Start of Block

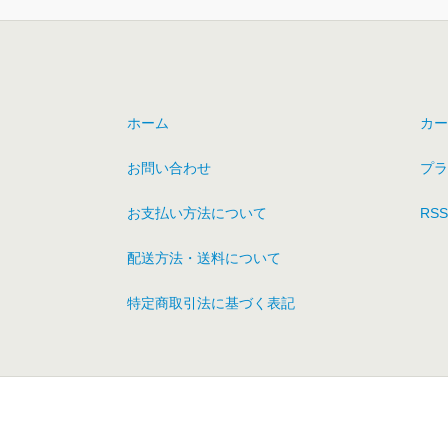
ホーム
カー
お問い合わせ
プラ
お支払い方法について
RSS
配送方法・送料について
特定商取引法に基づく表記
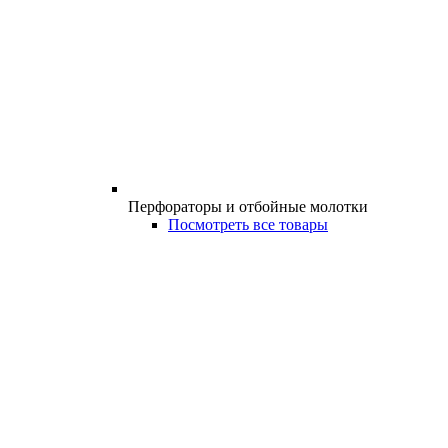
Перфораторы и отбойные молотки
Посмотреть все товары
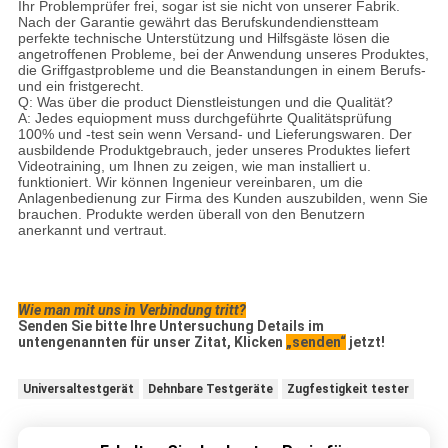
Ihr Problemprüfer frei, sogar ist sie nicht von unserer Fabrik.
Nach der Garantie gewährt das Berufskundendienstteam
perfekte technische Unterstützung und Hilfsgäste lösen die
angetroffenen Probleme, bei der Anwendung unseres Produktes,
die Griffgastprobleme und die Beanstandungen in einem Berufs-
und ein fristgerecht.
Q: Was über die product Dienstleistungen und die Qualität?
A: Jedes equiopment muss durchgeführte Qualitätsprüfung
100% und -test sein wenn Versand- und Lieferungswaren. Der
ausbildende Produktgebrauch, jeder unseres Produktes liefert
Videotraining, um Ihnen zu zeigen, wie man installiert u.
funktioniert. Wir können Ingenieur vereinbaren, um die
Anlagenbedienung zur Firma des Kunden auszubilden, wenn Sie
brauchen. Produkte werden überall von den Benutzern
anerkannt und vertraut.
Wie man mit uns in Verbindung tritt?
Senden Sie bitte Ihre Untersuchung Details im
untengenannten für unser Zitat, Klicken
„senden“
jetzt!
Universaltestgerät
Dehnbare Testgeräte
Zugfestigkeit tester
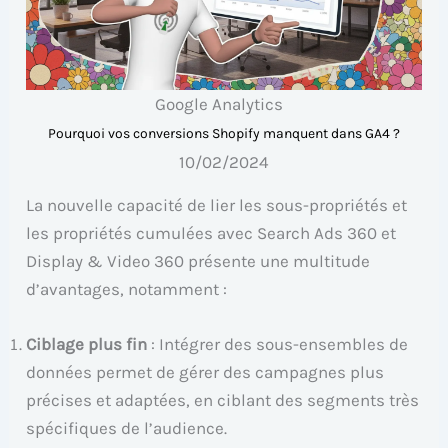
Google Analytics
Pourquoi vos conversions Shopify manquent dans GA4 ?
10/02/2024
La nouvelle capacité de lier les sous-propriétés et
les propriétés cumulées avec Search Ads 360 et
Display & Video 360 présente une multitude
d’avantages, notamment :
Ciblage plus fin
: Intégrer des sous-ensembles de
données permet de gérer des campagnes plus
précises et adaptées, en ciblant des segments très
spécifiques de l’audience.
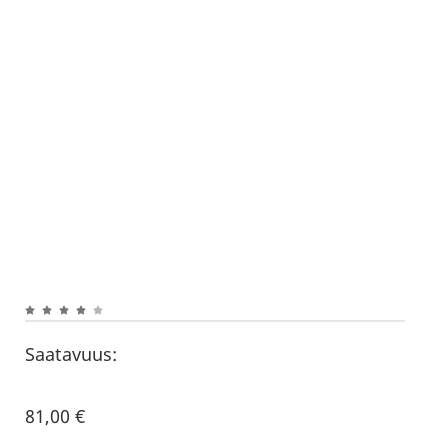
Saatavuus:
81,00
€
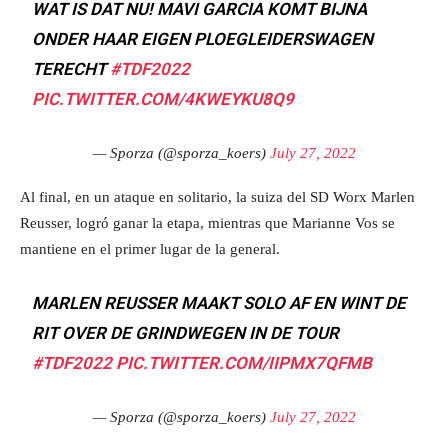
WAT IS DAT NU! MAVI GARCIA KOMT BIJNA
ONDER HAAR EIGEN PLOEGLEIDERSWAGEN
TERECHT
#TDF2022
PIC.TWITTER.COM/4KWEYKU8Q9
— Sporza (@sporza_koers)
July 27, 2022
Al final, en un ataque en solitario, la suiza del SD Worx Marlen
Reusser, logró ganar la etapa, mientras que Marianne Vos se
mantiene en el primer lugar de la general.
MARLEN REUSSER MAAKT SOLO AF EN WINT DE
RIT OVER DE GRINDWEGEN IN DE TOUR
#TDF2022
PIC.TWITTER.COM/IIPMX7QFMB
— Sporza (@sporza_koers)
July 27, 2022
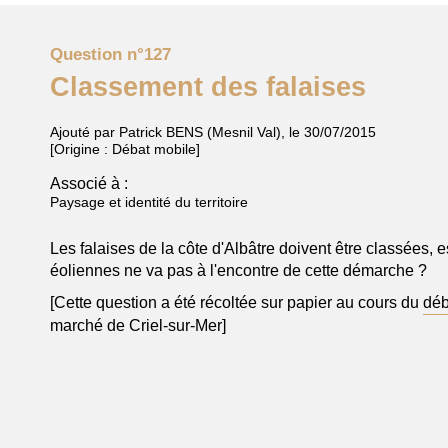
Question n°127
Classement des falaises
Ajouté par Patrick BENS (Mesnil Val)
,
le
30/07/2015
[Origine : Débat mobile]
Associé à :
Paysage et identité du territoire
Les falaises de la côte d'Albâtre doivent être classées, es
éoliennes ne va pas à l'encontre de cette démarche ?
[Cette question a été récoltée sur papier au cours du
déb
marché de Criel-sur-Mer]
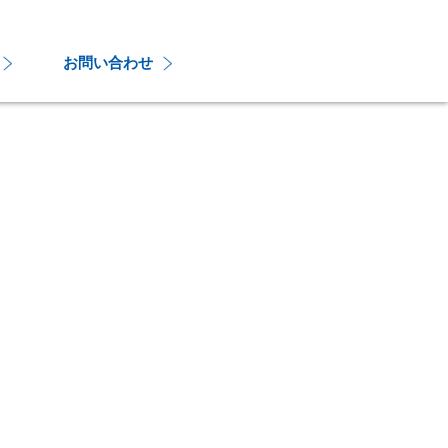
お問い合わせ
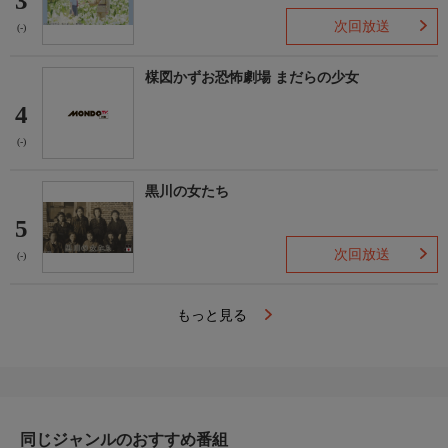
3
次回放送
(-)
楳図かずお恐怖劇場 まだらの少女
4
(-)
黒川の女たち
5
次回放送
(-)
もっと見る
同じジャンルのおすすめ番組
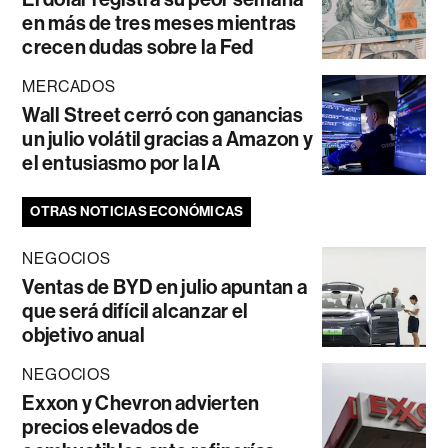
en más de tres meses mientras
crecen dudas sobre la Fed
MERCADOS
Wall Street cerró con ganancias
un julio volátil gracias a Amazon y
el entusiasmo por la IA
OTRAS NOTICIAS ECONÓMICAS
NEGOCIOS
Ventas de BYD en julio apuntan a
que será difícil alcanzar el
objetivo anual
NEGOCIOS
Exxon y Chevron advierten
precios elevados de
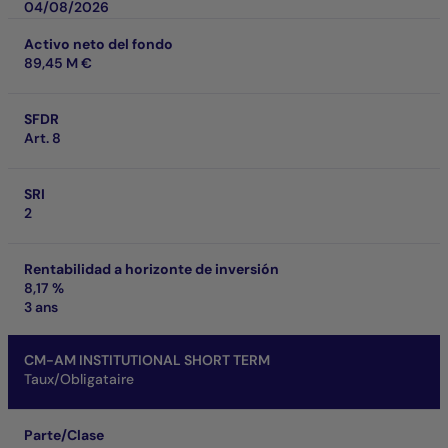
04/08/2026
Activo neto del fondo
89,45 M €
SFDR
Art. 8
SRI
2
Rentabilidad a horizonte de inversión
8,17 %
3 ans
CM-AM INSTITUTIONAL SHORT TERM
Taux/Obligataire
Parte/Clase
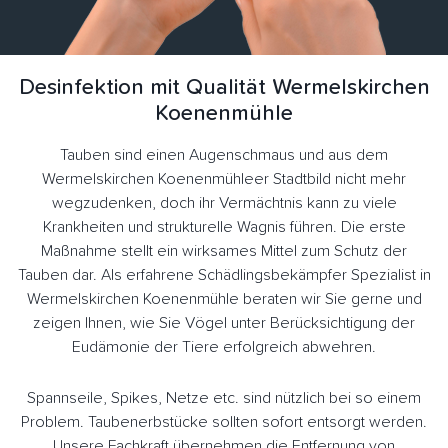
Desinfektion mit Qualität Wermelskirchen
Koenenmühle
Tauben sind einen Augenschmaus und aus dem
Wermelskirchen Koenenmühleer Stadtbild nicht mehr
wegzudenken, doch ihr Vermächtnis kann zu viele
Krankheiten und strukturelle Wagnis führen. Die erste
Maßnahme stellt ein wirksames Mittel zum Schutz der
Tauben dar. Als erfahrene Schädlingsbekämpfer Spezialist in
Wermelskirchen Koenenmühle beraten wir Sie gerne und
zeigen Ihnen, wie Sie Vögel unter Berücksichtigung der
Eudämonie der Tiere erfolgreich abwehren.
Spannseile, Spikes, Netze etc. sind nützlich bei so einem
Problem. Taubenerbstücke sollten sofort entsorgt werden.
Unsere Fachkraft übernehmen die Entfernung von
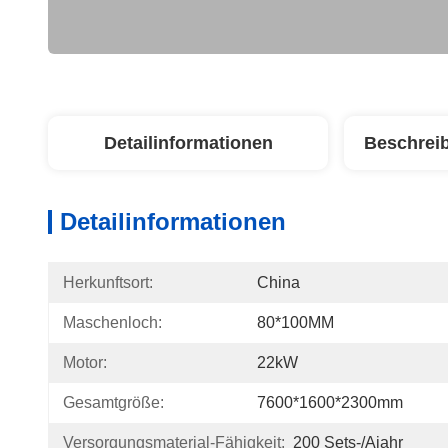
Detailinformationen
Beschrei
Detailinformationen
Herkunftsort:
China
Maschenloch:
80*100MM
Motor:
22kW
Gesamtgröße:
7600*1600*2300mm
Versorgungsmaterial-Fähigkeit:
200 Sets-/ajahr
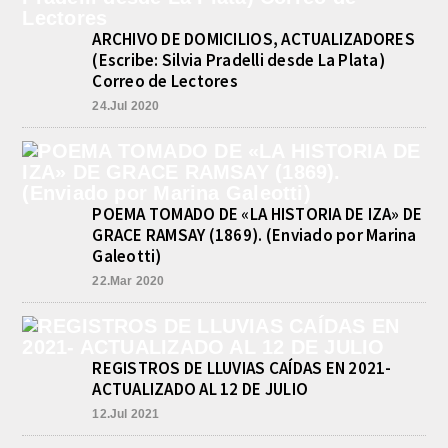
En las primeras horas de la tarde del
martes, el Intendente Jorge
ARCHIVO DE DOMICILIOS, ACTUALIZADORES
Etcheverry recibió, por parte de su
(Escribe: Silvia Pradelli desde La Plata)
par de...
Correo de Lectores
TRES LESIONADOS POR EL
24.Jul 2020
CHOQUE DE UN AUTO Y UN
CAMION EN LA RUTA 205
agosto 5, 2026
En el kilómetro 114 de la Ruta
Nacional 205, chocaron anoche un
Chevrolet Prisma, patente AB045CG,
POEMA TOMADO DE «LA HISTORIA DE IZA» DE
y un camión Mercedes Benz,...
GRACE RAMSAY (1869). (Enviado por Marina
Galeotti)
22.Mar 2020
REGISTROS DE LLUVIAS CAÍDAS EN 2021-
ACTUALIZADO AL 12 DE JULIO
12.Jul 2021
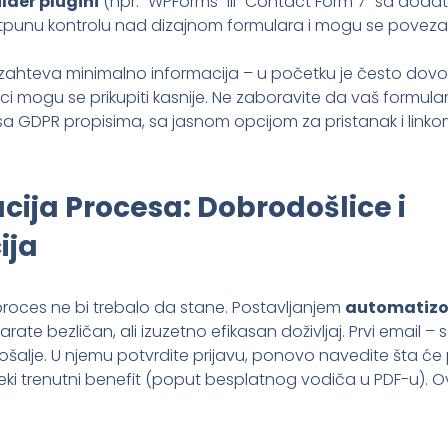
lder plugini
(npr. "WPForms" ili "Contact Form 7" sa doda
otpunu kontrolu nad dizajnom formulara i mogu se poveza
 zahteva minimalno informacija – u početku je često dovo
ci mogu se prikupiti kasnije. Ne zaboravite da vaš formular
a GDPR propisima, sa jasnom opcijom za pristanak i linkom 
ija Procesa: Dobrodošlice i
ija
 proces ne bi trebalo da stane. Postavljanjem
automatizo
ate bezličan, ali izuzetno efikasan doživljaj. Prvi email – 
alje. U njemu potvrdite prijavu, ponovo navedite šta će pr
ki trenutni benefit (poput besplatnog vodiča u PDF-u). O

End of Block

__Work item__: Would you give again exactly the lines from the line containing "24.Jul 2020" through the end of the listing, both ends included, without any pictures?

__Solution to this problem__:
24.Jul 2020
CHOQUE DE UN AUTO Y UN
CAMION EN LA RUTA 205
agosto 5, 2026
En el kilómetro 114 de la Ruta
Nacional 205, chocaron anoche un
Chevrolet Prisma, patente AB045CG,
POEMA TOMADO DE «LA HISTORIA DE IZA» DE
y un camión Mercedes Benz,...
GRACE RAMSAY (1869). (Enviado por Marina
Galeotti)
22.Mar 2020
REGISTROS DE LLUVIAS CAÍDAS EN 2021-
ACTUALIZADO AL 12 DE JULIO
12.Jul 2021
lder plugini
(npr. "WPForms" ili "Contact Form 7" sa doda
otpunu kontrolu nad dizajnom formulara i mogu se poveza
 zahteva minimalno informacija – u početku je često dovo
ci mogu se prikupiti kasnije. Ne zaboravite da vaš formular
a GDPR propisima, sa jasnom opcijom za pristanak i linkom 
ija Procesa: Dobrodošlice i
ija
 proces ne bi trebalo da stane. Postavljanjem
automatizo
ate bezličan, ali izuzetno efikasan doživljaj. Prvi email – 
alje. U njemu potvrdite prijavu, ponovo navedite šta će pr
ki trenutni benefit (poput besplatnog vodiča u PDF-u). O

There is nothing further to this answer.